Day 1: Pittsburgh to Connellsville
On Saturday, May 22, we started our ride at Point State Park, where the Allegheny and the Monongahela rivers join to form the Ohio River.
And yes, that's a road bike. We took road bikes on 350-ish miles of gravel. We didn't see anyone else stupid enough to try that, but these are the bikes we have and they generally performed great. I was truly doubting our sanity one morning, but more on that below. (FYI Eric was running a 27mm tire and a 29 and I was running 30s.)
We soon saw an Eat-N-Park right on the bike trail and stopped in for a ridiculous breakfast. I'm smiling to hide my utter fear of what might lie ahead: I truly had no idea what to expect on this trip and I was scared that either I would break down or my bike would.
We passed lots of industrial sites for the first 20 miles or so, and then the trail took on the more natural character that we had expected. We took a little hike in Cedar Creek Park.
We rode a little over 60 miles to Connellsville and set up our tent at the biker-hiker campground on the edge of town.
Eric immediately embarked on a quest to find beer, which turned out to be far more difficult than we anticipated! Apparently they don't sell beer in grocery stores in Pennsylvania? Or in liquor stores? He was finally able to acquire a bottle from a pizza place that was technically closed.

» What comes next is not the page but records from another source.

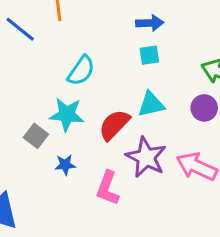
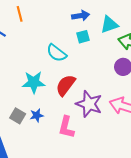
cyan semicircle: (81, 71) -> (57, 53), moved, turned 100
cyan triangle: (151, 104) -> (109, 24), moved
gray square: (36, 136) -> (18, 116), moved

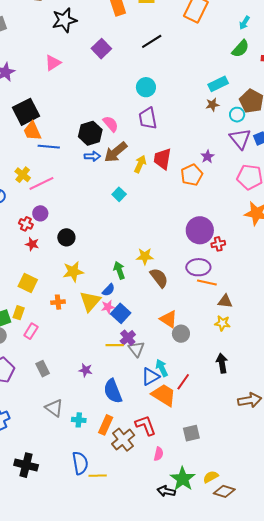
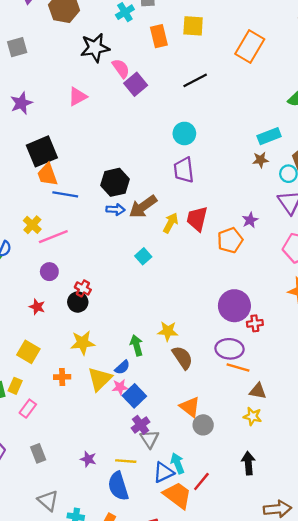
pink semicircle: (111, 124) -> (121, 68), moved
red cross: (26, 224) -> (83, 288), moved
yellow line: (115, 345) -> (126, 461), moved

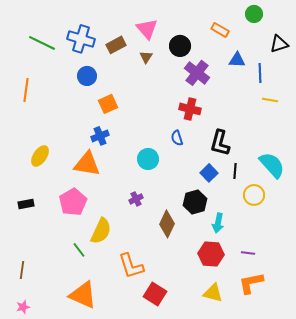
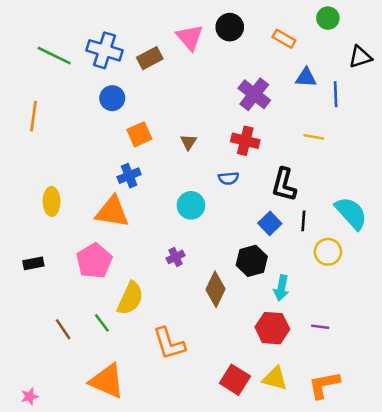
black circle: (180, 46) -> (230, 27), moved
brown triangle: (146, 57) -> (188, 142), moved
yellow line: (270, 100) -> (314, 137), moved
blue semicircle: (177, 138) -> (228, 178), turned -77
yellow ellipse: (40, 156) -> (52, 201), turned -35
brown line: (22, 270) -> (63, 329), moved, turned -42
orange L-shape: (251, 283) -> (324, 385), moved
red square: (155, 294) -> (235, 380), moved

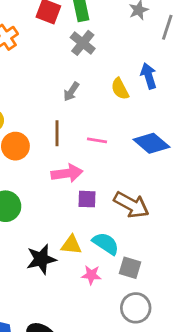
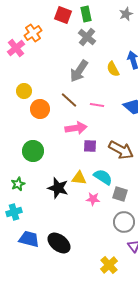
gray arrow: (71, 92) -> (79, 71), size x1.6
brown line: (57, 133) -> (69, 100), turned -48
black star: (41, 259) -> (58, 188), turned 30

I was starting to think that maybe we'd actually be able to do this. Our camping neighbors, on the other hand, decided to give up the trip after one day and they called a cab to take them (for $150!!!) back to Pittsburgh.
Day 2: Connellsville to Rockwood
We got an early start out of Connellsville. I'll always remember the morning sun shining through the trees and sparkling on the river! This was one of my favorite sections of the trail.

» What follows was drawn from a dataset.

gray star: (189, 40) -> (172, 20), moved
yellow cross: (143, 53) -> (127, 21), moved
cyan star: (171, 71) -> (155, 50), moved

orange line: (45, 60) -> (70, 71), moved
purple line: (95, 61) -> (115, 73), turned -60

After about 20 miles we arrived at Ohiopyle State Park, site of the Youghiogheny River Gorge and numerous waterfalls, waterslides, and whitewater runs. We had set aside most of the day to explore the park, but we loved it even more than we thought we would. Next time we'll stay at least two nights and go for a paddle along the river!
I was glad I'd packed my Altras because we did a lot of hiking: we hiked the long way to Cucumber Falls, all around Ferncliff Peninsula, and part of the Laurel Highlands Trail. We had lunch outdoors at Falls City Pub and spent a good part of the day just wandering around the rocky river's edge and relaxing by the water.
We reluctantly left around 3 in the afternoon and it was a l-o-n-g (but beautiful!) 20 more miles up to Rockwood, a small town near the eastern continental divide. We barely beat the rain to our hostel and absolutely NOTHING in town was open for dinner, so we had "dinner" at the gas station after the storm passed.
Day 3: Rockwood to Cumberland
This was the day of mist and tunnels. It never actually rained hard, but the trail was wet and the air was misty enough that we eventually needed to put our raincoats on. We happened to arrive at the Meyersdale Visitor Center just as the rain intensified, so we sheltered there and had a second breakfast of ice cream sandwiches while we waited for the rain to pass. Then we rode on up and over the Eastern Continental Divide!
Soon after we crossed the Divide we entered the long and eerie Big Savage Tunnel. I'm generally not a fan of tunnels, but I have to admit this one was pretty cool.
After that it was all downhill to the city of Cumberland, which marks the end of the GAP Trail and the start of the C&O Canal Towpath! We decided to get a hotel in Cumberland rather than set up our tent in the wet grass, and we did our laundry in the sink. Then we set out to explore town on foot.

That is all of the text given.